DATA PROVIDED:

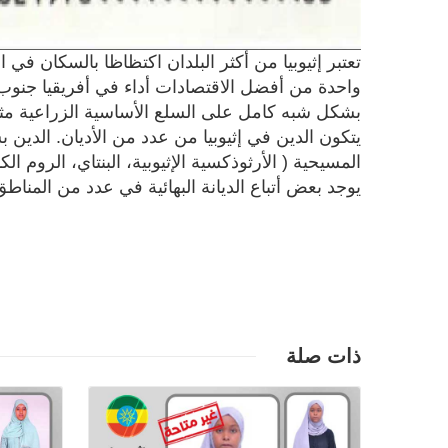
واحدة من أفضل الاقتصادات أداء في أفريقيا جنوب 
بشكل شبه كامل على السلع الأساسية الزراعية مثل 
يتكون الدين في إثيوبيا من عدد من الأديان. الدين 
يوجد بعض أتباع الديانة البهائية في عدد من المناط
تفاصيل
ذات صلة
--
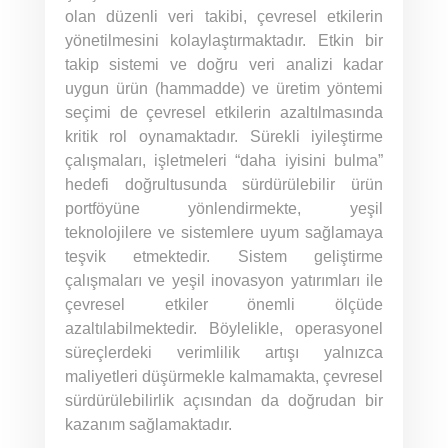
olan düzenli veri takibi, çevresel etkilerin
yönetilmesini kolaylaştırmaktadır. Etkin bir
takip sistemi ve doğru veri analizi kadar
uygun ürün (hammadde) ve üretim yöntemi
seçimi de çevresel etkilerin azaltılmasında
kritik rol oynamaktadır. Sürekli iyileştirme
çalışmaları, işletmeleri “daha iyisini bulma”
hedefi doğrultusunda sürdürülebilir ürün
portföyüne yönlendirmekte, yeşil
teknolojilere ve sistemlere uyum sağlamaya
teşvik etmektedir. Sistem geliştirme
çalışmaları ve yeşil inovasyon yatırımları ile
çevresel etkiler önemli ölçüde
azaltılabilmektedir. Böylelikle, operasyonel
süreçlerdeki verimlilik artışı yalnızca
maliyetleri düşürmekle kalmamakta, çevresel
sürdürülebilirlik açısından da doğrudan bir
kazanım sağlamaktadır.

WORK TO BE COMPLETED: Only the lines above starting with the one with "seçimi de çevresel etkilerin azaltılmasında" and going through the one with "teknolojilere ve sistemlere uyum sağlamaya" are to be copied, word for word and with both ends kept.

SOLUTION TO THIS EXERCISE:
seçimi de çevresel etkilerin azaltılmasında
kritik rol oynamaktadır. Sürekli iyileştirme
çalışmaları, işletmeleri “daha iyisini bulma”
hedefi doğrultusunda sürdürülebilir ürün
portföyüne yönlendirmekte, yeşil
teknolojilere ve sistemlere uyum sağlamaya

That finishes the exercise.